Wikimedia sites experienced an outage on 6th August 2012 that started at about 6:15am PDT (13:15 UTC). Except for the mobile site, the sites were brought back up by 7:18am PDT (14:18 UTC). Mobile site services resumed at about 8:35 am PDT (15:35 UTC). The team worked around the outage by rerouting traffic to Tampa, bypassing the Ashburn site and failing over services to Tampa data center.

  • Duration: From about 13:15 UTC to 14:18 UTC; approximately 63 minutes
  • Impact: Wikimedia sites were down throughout that period. The mobile site was not up till 15:35 UTC)
  • Cause: Fiber cut - resulting in network connectivity loss
  • Resolution: Fail-over network traffic and services from Ashburn to Tampa data center

Detail

At about 6:15am PDT, we were alerted to a site issue and our team found severed network connectivity between our two data centers.
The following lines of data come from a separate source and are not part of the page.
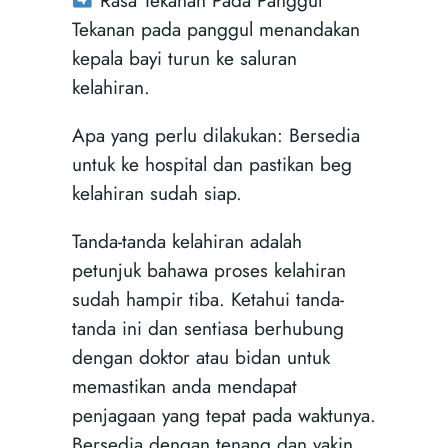
Tekanan pada panggul menandakan
kepala bayi turun ke saluran
kelahiran.
Apa yang perlu dilakukan: Bersedia
untuk ke hospital dan pastikan beg
kelahiran sudah siap.
Tanda-tanda kelahiran adalah
petunjuk bahawa proses kelahiran
sudah hampir tiba. Ketahui tanda-
tanda ini dan sentiasa berhubung
dengan doktor atau bidan untuk
memastikan anda mendapat
penjagaan yang tepat pada waktunya.
Bersedia dengan tenang dan yakin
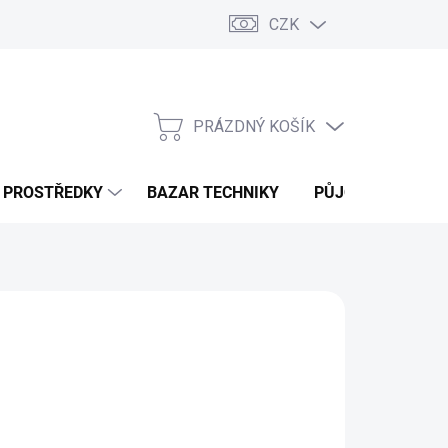
CZK
PRÁZDNÝ KOŠÍK
NÁKUPNÍ
KOŠÍK
Í PROSTŘEDKY
BAZAR TECHNIKY
PŮJČOVNA
V
,05 Kč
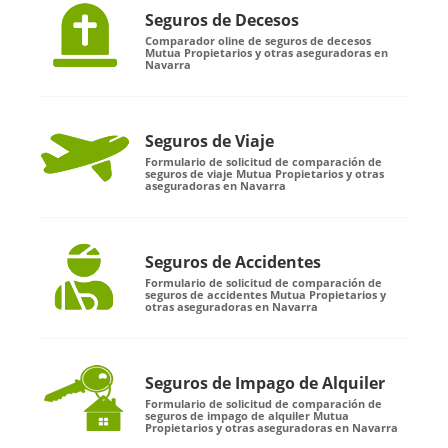
Seguros de Decesos
Comparador oline de seguros de decesos
Mutua Propietarios y otras aseguradoras en
Navarra
Seguros de Viaje
Formulario de solicitud de comparación de
seguros de viaje Mutua Propietarios y otras
aseguradoras en Navarra
Seguros de Accidentes
Formulario de solicitud de comparación de
seguros de accidentes Mutua Propietarios y
otras aseguradoras en Navarra
Seguros de Impago de Alquiler
Formulario de solicitud de comparación de
seguros de impago de alquiler Mutua
Propietarios y otras aseguradoras en Navarra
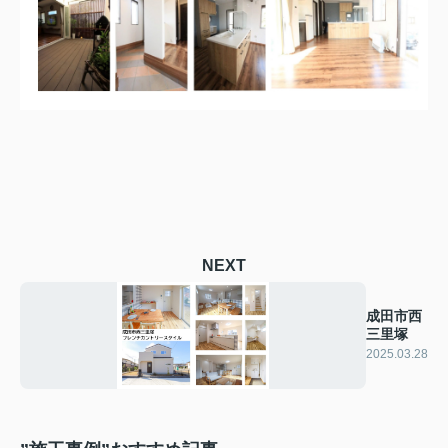
NEXT
成田市西
三里塚
2025.03.28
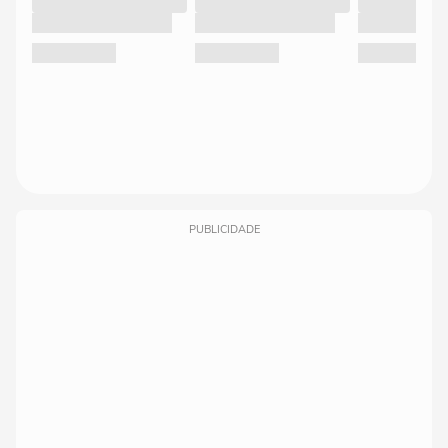
PUBLICIDADE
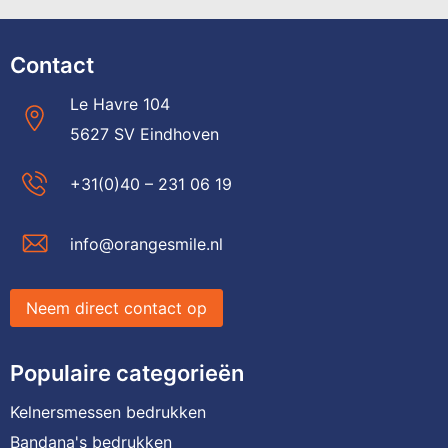
Contact
Le Havre 104
5627 SV Eindhoven
+31(0)40 – 231 06 19
info@orangesmile.nl
Neem direct contact op
Populaire categorieën
Kelnersmessen bedrukken
Bandana's bedrukken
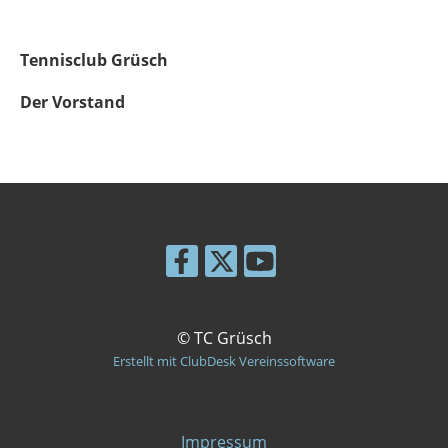
Tennisclub Grüsch
Der Vorstand
© TC Grüsch
Erstellt mit ClubDesk Vereinssoftware
Impressum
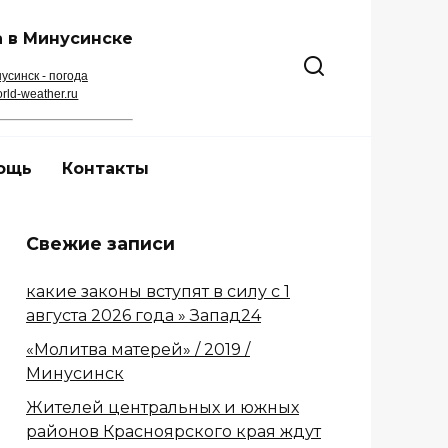
 в Минусинске
усинск - погода
rld-weather.ru
ощь
Контакты
Свежие записи
какие законы вступят в силу с 1
августа 2026 года » Запад24
«Молитва матерей» / 2019 /
Минусинск
Жителей центральных и южных
районов Красноярского края ждут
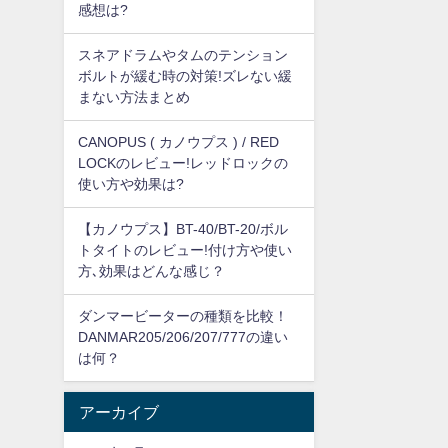
感想は?
スネアドラムやタムのテンション
ボルトが緩む時の対策!ズレない緩
まない方法まとめ
CANOPUS ( カノウプス ) / RED
LOCKのレビュー!レッドロックの
使い方や効果は?
【カノウプス】BT-40/BT-20/ボル
トタイトのレビュー!付け方や使い
方､効果はどんな感じ？
ダンマービーターの種類を比較！
DANMAR205/206/207/777の違い
は何？
アーカイブ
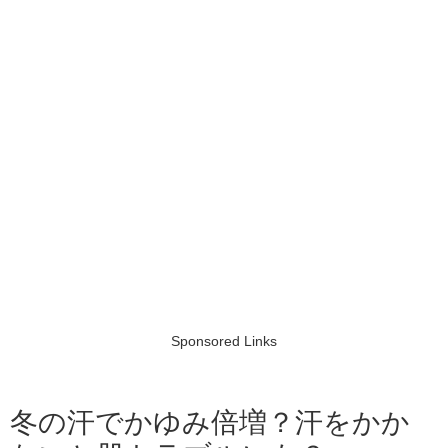
Sponsored Links
冬の汗でかゆみ倍増？汗をかか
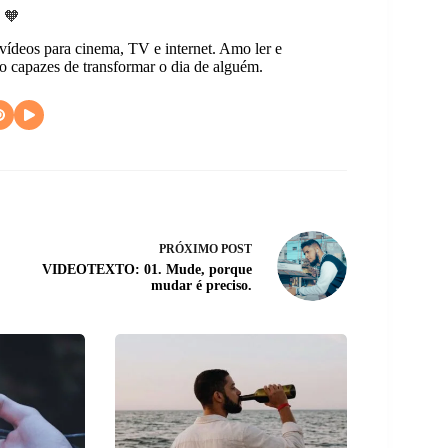
 🧡
 vídeos para cinema, TV e internet. Amo ler e
ão capazes de transformar o dia de alguém.
PRÓXIMO
POST
VIDEOTEXTO: 01. Mude, porque
mudar é preciso.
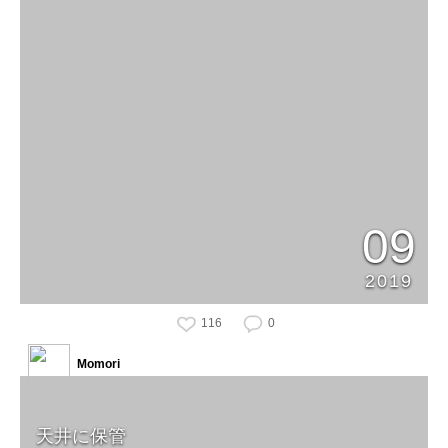
09
2019
116
0
Momori
天井に保管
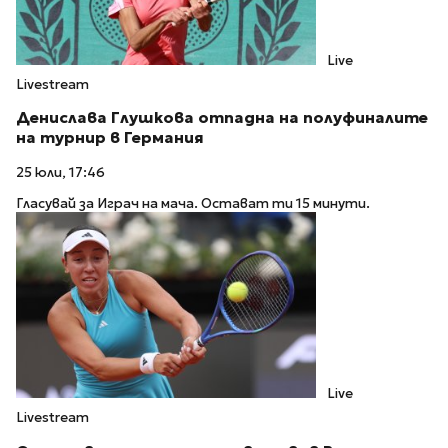
Live
Livestream
Денислава Глушкова отпадна на полуфиналите
на турнир в Германия
25 юли, 17:46
Гласувай за Играч на мача. Остават ти 15 минути.
Live
Livestream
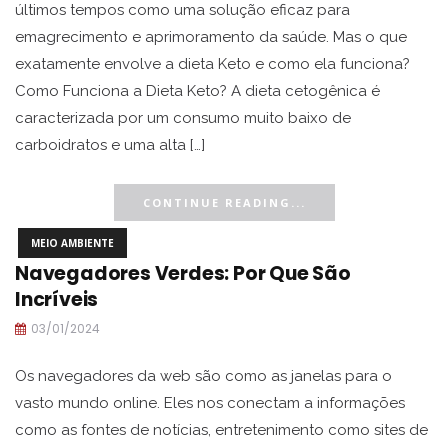
últimos tempos como uma solução eficaz para
emagrecimento e aprimoramento da saúde. Mas o que
exatamente envolve a dieta Keto e como ela funciona?
Como Funciona a Dieta Keto? A dieta cetogênica é
caracterizada por um consumo muito baixo de
carboidratos e uma alta […]
CONTINUE READING...
MEIO AMBIENTE
Navegadores Verdes: Por Que São
Incríveis
03/01/2024
Os navegadores da web são como as janelas para o
vasto mundo online. Eles nos conectam a informações
como as fontes de notícias, entretenimento como sites de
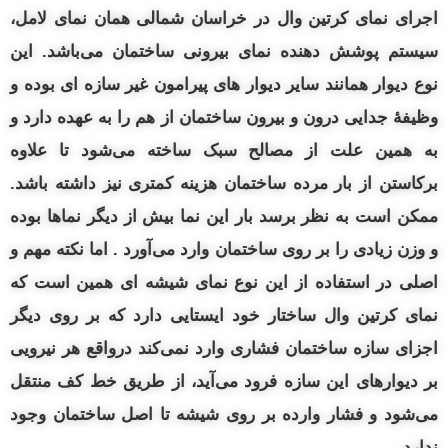
اجرای نمای کرتین وال در خراسان شمالی همان نمای لامل،
سیستم پوشش دهنده نمای بیرونی ساختمان می‌باشد. این
نوع دیوار همانند سایر دیوار های پیرامون غیر سازه‌ ای بوده و
وظیفهٔ جدایی
درون و
بیرون ساختمان از هم را به عهده دارد و
به همین علت از مصالح سبک ساخته می‌شود تا علاوه
برکاستن از بار مرده ساختمان هزینه کمتری نیز داشته باشد.
ممکن است به نظر برسد بار این نما بیش از دیگر نماها بوده
و وزن زیادی را بر روی ساختمان وارد می‌آورد . اما نکته مهم و
اصلی در استفاده از این نوع نمای شیشه‌ ای همین است که
نمای کرتین وال ساختار خود ایستایی دارد که بر روی دیگر
اجزای سازه ساختمان فشاری وارد نمی‌کند درواقع هر نیرویی
بر دیوارهای این سازه فرود می‌آید، از طریق خط کف منتقل
می‌شود و فشار وارده بر روی شیشه تا اصل ساختمان وجود
ندارد.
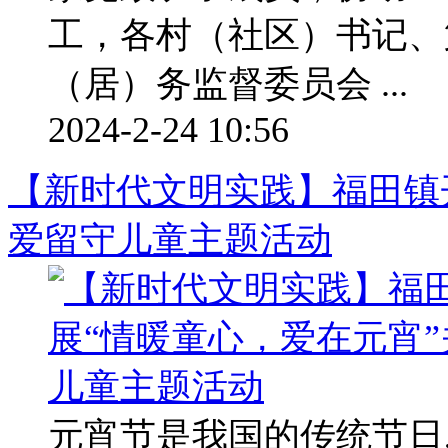
工，各村（社区）书记、
（居）务监督委员会 ...
2024-2-24 10:56
【新时代文明实践】福田镇
爱留守儿童主题活动
元宵节是我国的传统节日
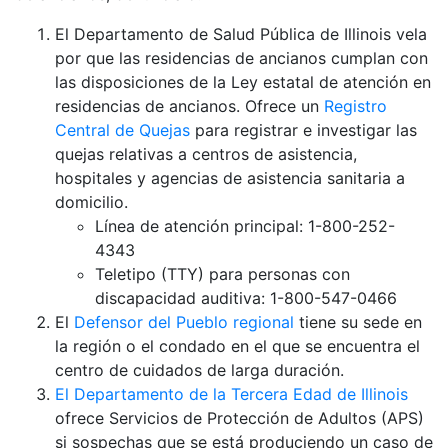
El Departamento de Salud Pública de Illinois vela
por que las residencias de ancianos cumplan con
las disposiciones de la Ley estatal de atención en
residencias de ancianos. Ofrece un
Registro
Central de Quejas
para registrar e investigar las
quejas relativas a centros de asistencia,
hospitales y agencias de asistencia sanitaria a
domicilio.
Línea de atención principal: 1-800-252-
4343
Teletipo (TTY) para personas con
discapacidad auditiva: 1-800-547-0466
El
Defensor del Pueblo regional
tiene su sede en
la región o el condado en el que se encuentra el
centro de cuidados de larga duración.
El Departamento de la Tercera Edad de Illinois
ofrece Servicios de Protección de Adultos (APS)
si sospechas que se está produciendo un caso de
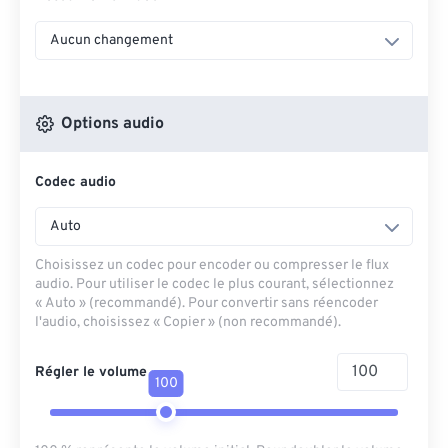
Aucun changement
Options audio
Codec audio
Auto
Choisissez un codec pour encoder ou compresser le flux
audio. Pour utiliser le codec le plus courant, sélectionnez
« Auto » (recommandé). Pour convertir sans réencoder
l'audio, choisissez « Copier » (non recommandé).
Régler le volume
100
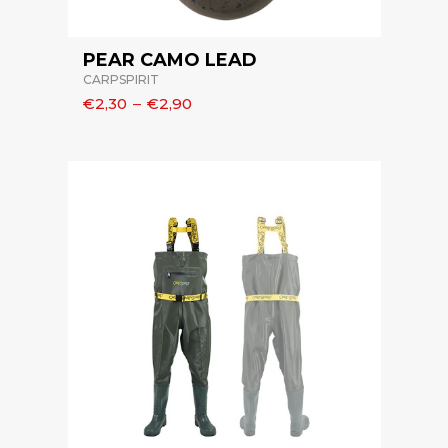
PEAR CAMO LEAD
CARPSPIRIT
€2,30
–
€2,90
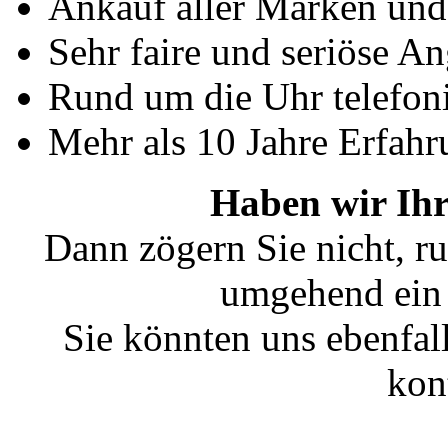
Ankauf aller Marken un
Sehr faire und seriöse A
Rund um die Uhr telefoni
Mehr als 10 Jahre Erfahr
Haben wir Ihr
Dann zögern Sie nicht, ru
umgehend ein 
Sie könnten uns ebenfal
kon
Upon checking with our network provider in Tampa, they informed us that a third party crew working in the Tampa area inflicted a fiber cut and caused the outage.
The data centers — one in Ashburn, Virginia and the other in Tampa, Florida — are connected by two separate fiber links (for redundancy). While Ashburn serves most of the traffic, it needs to talk to our Tampa data center for backend services (e.g. database).
To provide network redundancy, we engaged our Tampa provider to supply us two independent and segregated DWDM systems to deliver the Wikimedia services. Each of these DWDM systems is routed over diverse fibers using the dual entrances into the carrier's Tampa POP, making the design capable of delivering the two diversely routed 10G waves to Wikimedia as long as the metro segment of wave #1 and long haul segment of wave #1 are on the same route.
Our provider, after performing initial troubleshooting of the Wikimedia waves, revealed the location of the unexpected alarms. It occurred in a section of a folded fiber segment through which both of the unprotected Wikimedia services traversed.  The fiber cable damage occurred within this folded fiber segment causing the loss of service. The post outage investigation also showed that the metro access segment of wave #1 was incorrectly routed on the same side of the long haul segment of wave #2. That fiber cut and the incorrect routing resulted in lost of the two network connections between our data centers.
We have since asked the provider to audit our waves to ensure such single point of failure is no longer in their system. We are also in the midst of replicating and migrating the rest of our backend services to Eqiad, creating full service redundancy in the two data-centers. The plan is to complete that work in Q2.